Equipment levels are generous. Even the entry-level Ateca S has 16-inch alloys, a five-inch touchscreen and air-con, plus electric windows front and rear. However, there are very few of these on the used market.
The SE has 17-inch wheels, electrically adjustable, heated and power-folding door mirrors, an eight-inch infotainment system, extra cubbies, dual-zone climate control, rear parking sensors and cruise control.
You get 18-inch alloys, LED headlights and nav with SE Technology, while Xcellence adds tinted windows, leather trim, heating for the front seats, headlight washers, a rear camera, plus automatic lights and wipers.
Alternatives to the SEAT Ateca
Thanks to the exploding SUV market, you’re spoiled for choice here. The Volkswagen Group alone offers three alternatives in the form of the Audi Q3, Skoda Karoq and VW Tiguan; uniquely in this segment, the Tiguan comes in seven-seater form if you opt for the Allspace variant. These VW Group models share the same engines and transmissions, while the infotainment systems and other interior parts are common across the model ranges.
Away from the might of VW, the Ford Kuga is plentiful, good value and enjoyable to drive, while the Mazda CX-5 is stylish, features a superb interior, and arguably has the sharpest handling in this class. The Hyundai Tucson and its Kia Sportage cousin combine quality, value and reliability to great effect, while the Peugeot 3008 has a plush cabin and neat handling.
What to look for
Atecas with the 1.5-litre petrol engine can judder in first gear, but a software update can be installed to improve things.
Rattles from inside the dashboard aren’t unusual on the Ateca, and unfortunately dealers can find these problems hard to fix.
Check the lower rear corners of the back doors for paint damage. Mud and debris can build up in these areas quite badly.
All Atecas came equipped with a mobility kit instead of a spare wheel, but if you buy one, a space saver will fit in the boot well.
SEAT has done a great job with the Ateca’s packaging; its cabin isn’t short of space (there’s room for three adults in the back seats) yet the boot is big too; with the rear seats up it’ll stow 510 litres, although four-wheel-drive models only take 485 litres. The VW Group dash features excellent infotainment, high-quality switchgear and clear graphics, so whichever model you buy, it’ll be user-friendly.

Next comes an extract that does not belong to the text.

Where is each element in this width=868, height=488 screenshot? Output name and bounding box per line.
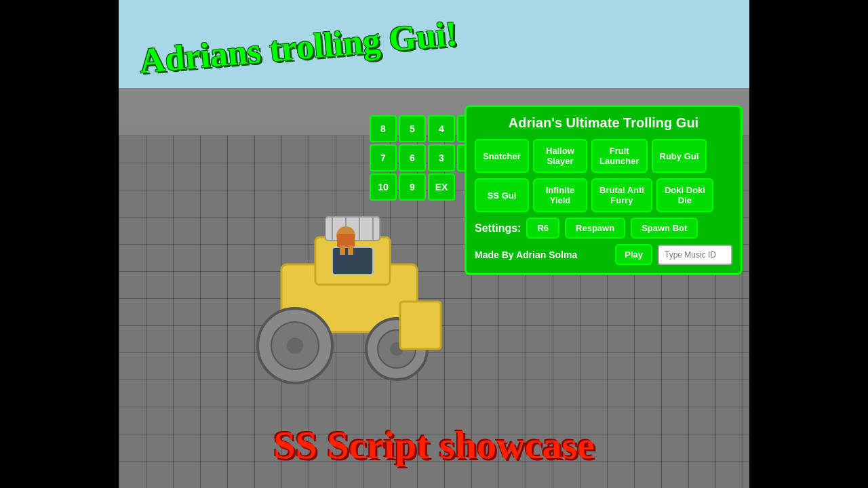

Owners pick fixed or variable servicing. The former is set at every 9,300 miles/12 months, and the latter gives up to two years/18,600 miles between pit stops.
Services alternate between minor (£175) and major (£295), plus £49 every two years for brake fluid, and around £400 for a new cambelt on all engines except the 2.0 TSI. Diesels need a new cambelt every 130,000 miles; there’s no set interval for the petrol units. SEAT dealers offer a used-car service plan for £26 per month.
The Ateca has been recalled nine times, first in January 2017 for rear hub failures on four cars; two more were recalled in December 2018 for head-restraint issues, and 50 SEATs were recalled in May 2019 for airbags. Larger recalls were caused by electronic parking brakes, central rear head restraints, indicators, headlight levelling, issues with passenger-seat frames, and stalling.
Driver Power owner satisfaction
The Ateca made its Driver Power debut in our 2018 New Car Survey, in 37th place. It followed that up with a 60th place last year, a position that was out of 75 cars. The highest scores were for rear legroom and boot space, while the brakes and visibility got a thumbs up too. Disappointingly, the lowest scores were for quality, refinement, comfort and handling.